Progressive multifocal leukoencephalopathy (PML) is a rare but serious brain infection caused by the JC virus, which can become active in people with weakened immune systems. In multiple sclerosis (MS) treatment, certain disease-modifying therapies (DMTs), especially immunosuppressive or immunomodulatory drugs, carry a risk of triggering PML because they alter the immune system’s ability to control latent viruses like JC virus.
The risk of PML varies depending on the specific MS treatment used. Natalizumab (brand name Tysabri), one of the most effective DMTs for relapsing-remitting MS, is well-known for its association with PML. The likelihood of developing PML while on natalizumab depends mainly on three factors: whether a person has antibodies against JC virus indicating prior exposure; how long they have been treated with natalizumab; and whether they have previously used other immunosuppressants. Patients who are positive for JC virus antibodies and have been on natalizumab for more than two years face an increased risk compared to those without these factors.
To reduce this risk, extended interval dosing (EID) strategies—giving natalizumab every 6 to 8 weeks instead of every 4 weeks—have been adopted in some cases. While EID may lower PML incidence overall, it does not completely eliminate it and may be less effective in populations with high prevalence or high antibody levels against JC virus, such as reported in Japanese patients.

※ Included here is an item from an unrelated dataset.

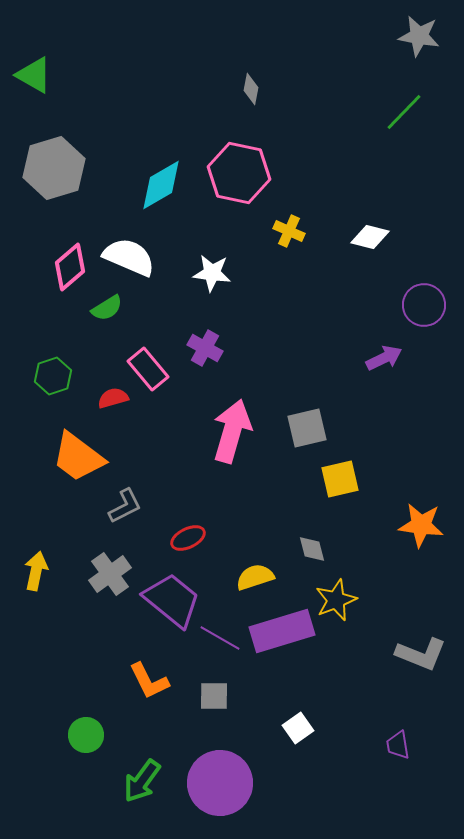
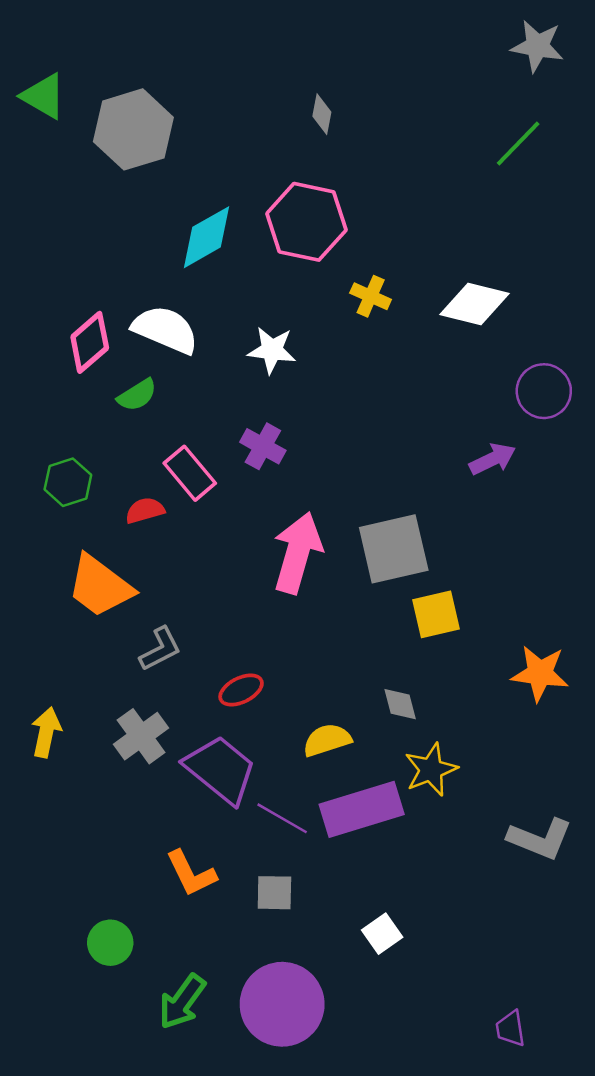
gray hexagon: (54, 168) -> (133, 129), moved
white diamond: (370, 237) -> (475, 304), size x1.4
gray square: (307, 428) -> (394, 549), size x1.4
purple trapezoid: (398, 745) -> (510, 1029), moved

Other MS treatments also carry varying degrees of PML risk but generally lower than natalizumab. Fingolimod and dimethyl fumarate are examples where rare cases of PML have occurred mostly in patients who had additional immune suppression or lymphopenia (low white blood cell counts). Alemtuzumab has also been linked to opportunistic infections including very rare instances of PML due to its profound immune depletion effects.

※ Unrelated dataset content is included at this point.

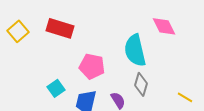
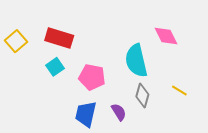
cyan square: (56, 88) -> (55, 67), moved
yellow line: (185, 97) -> (179, 90), moved

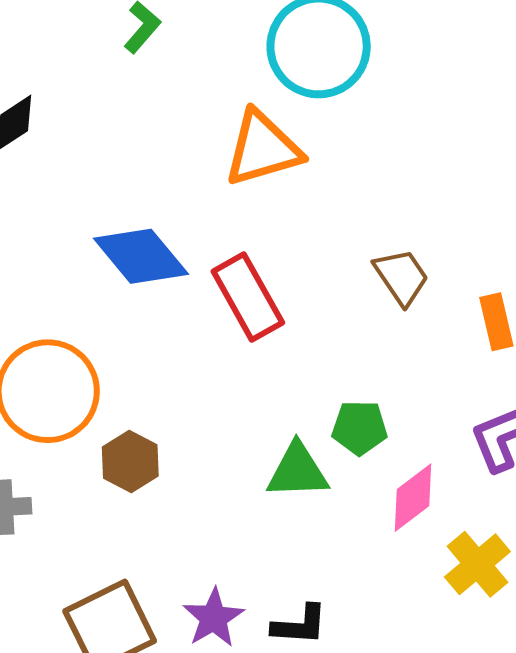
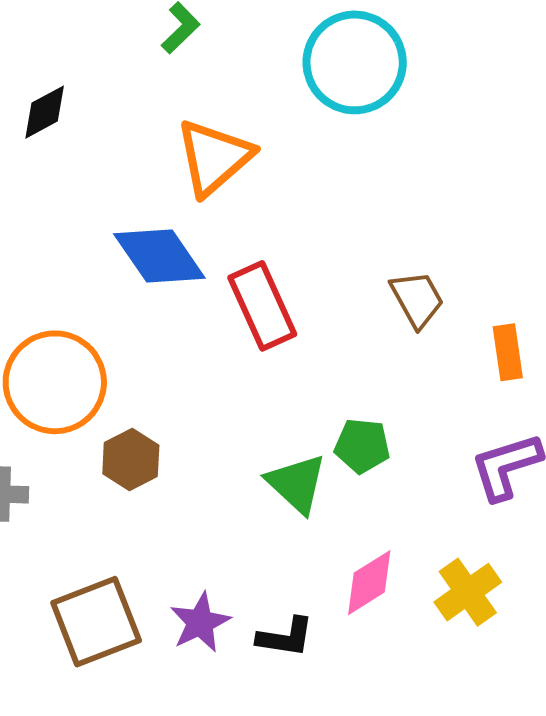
orange triangle: (263, 149) -> (214, 157), moved, turned -30
green triangle: (297, 471) -> (297, 484), turned 40
pink diamond: (413, 498) -> (369, 583), moved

Because there is no definitive cure for PML once it develops, prevention through careful patient selection and monitoring is critical during MS therapy. Regular testing for JC virus antibodies helps stratify patients’ risks before starting drugs like natalizumab. If a patient tests positive or shows rising antibody levels during treatment, clinicians may consider switching therapies or adjusting dosing intervals.
If suspected early enough after symptoms appear—such as new neurological deficits or cognitive changes—diagnostic tests including MRI scans and cerebrospinal fluid analysis can confirm PML by detecting viral DNA from the JC virus. Experimental treatments such as pembrolizumab—a drug that boosts immune response by blocking PD-1 receptors—and mirtazapine—a medication thought to block viral entry into brain cells—have shown some promise but remain investigational without established protocols.
In summary, while several highly effective MS treatments improve disease outcomes significantly, their use requires balancing benefits against risks like progressive multifocal leukoencephalopathy. Careful screening for JC virus status before and during therapy along with vigilant clinical monitoring remains essential strategies to minimize this potentially devastating complication associated primarily with certain immunomodulatory agents such as natalizumab.